A parsimony analysis of a data matrix including 72 taxa and 426
characters (cranial and postcranial) has been undertaken with TNT and
Paup 4b10. The matrix includes several stem eutherians and
representatives of the four major clades of Placentalia:
Laurasiatheria, Euarchontoglires, Xenarthra, and Afrotheria.

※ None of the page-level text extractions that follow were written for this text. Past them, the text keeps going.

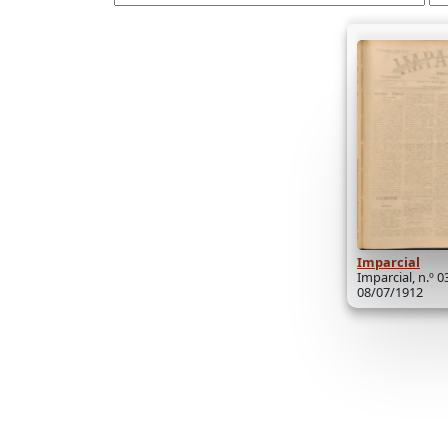
Imparcial
Imparcial, n.º 0
08/07/1912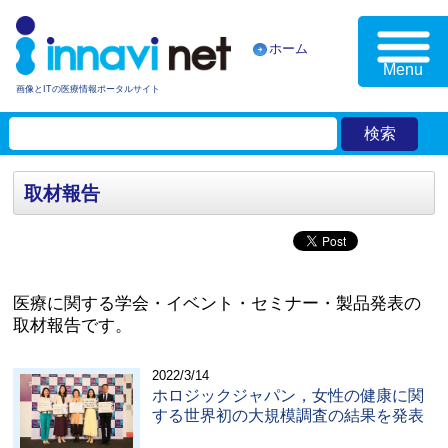
ホーム
Menu
画像とITの医療情報ポータルサイト
取材報告
医療に関する学会・イベント・セミナー・製品発表の
取材報告です。
2022/3/14
ホロジックジャパン，女性の健康に関
する世界初の大規模調査の結果を発表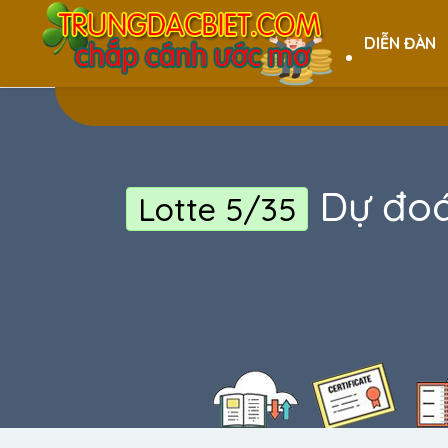
DIỄN ĐÀN
Dự đoá
Lotte 5/35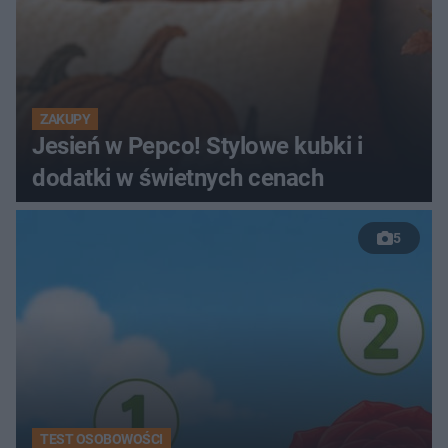
ZAKUPY
Jesień w Pepco! Stylowe kubki i
dodatki w świetnych cenach
5
TEST OSOBOWOŚCI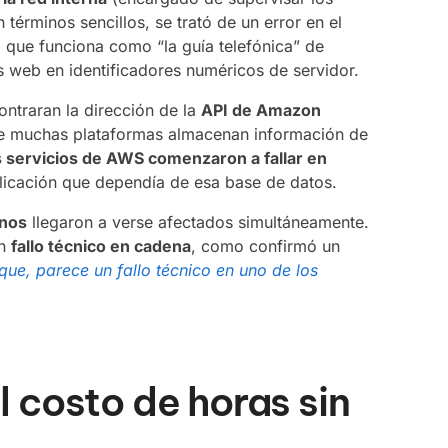
términos sencillos, se trató de un error en el
, que funciona como “la guía telefónica” de
es web en identificadores numéricos de servidor.
ontraran la dirección de la
API de Amazon
de muchas plataformas almacenan información de
s servicios de AWS comenzaron a fallar en
licación que dependía de esa base de datos.
rnos
llegaron a verse afectados simultáneamente.
un
fallo técnico en cadena
, como confirmó un
que, parece un fallo técnico en uno de los
l costo de horas sin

Furthermore, because one of the major aims of this analysis is to test
possible close phylogenetic relationships of Alcidedorbignya inopinata
with the five orders of South American “ungulates”, 12 taxa belonging
to the Notoungulata, Astrapotheria, Litopterna, Pyrotheria and
Xenungulata, were included in the matrix. Two analyses were performed:
one unconstrained and one with a backbone constraint based on the
latest molecular phylogenies. One of the main results of these
analyses is the high level of homoplasy detected by the low retention
index (RI close to 0.5; CI inferior to 0.2), which indicates that half
of the similarities present in the matrix are interpreted as
homoplasies. Nevertheless, some interesting observations emerge. In
both analyses, all members of Pantodonta are closely related and
included in the Placentalia, and the Eocene “cimolestid” taxon
Didelphodus, which has been regarded as closely related to pantodonts,
is their sister-group. In the constrained analysis, the Pantodonta are
monophyletic and included in the Laurasiatheria; Didelphodus and the
pantodonts are clustered with the Tillodontia, either as their sister
group or included in a clade also comprising some “condylarths”. In
the unconstrained analysis the xenungulate Carodnia is included within
the Pantodonta as the sister group of Coryphodon, this clade being
part of a large basal polytomy of placental lineages. Both analyses
agree with a northern origin of the South American pantodont
Alcidedorbignya as it is nested within northern taxa. Furthermore, no
close relationship of Alcidedorbignya with South American endemic
ungulates is supported, except for pantodont-xenungulate affinities in
the unconstrained analysis. In the constrained analysis the five
groups of South American endemic “ungulates” are gathered in a single
clade included in the laurasiatheres but not directly related to
pantodonts. Finally, the rather apical position of Alcidedorbignya in
both analyses may be considered as an argument for a pre-K-Pg
placental diversification, as this taxon is dated at c. 65 Ma, nearly
coincident with the end of the Cretaceous.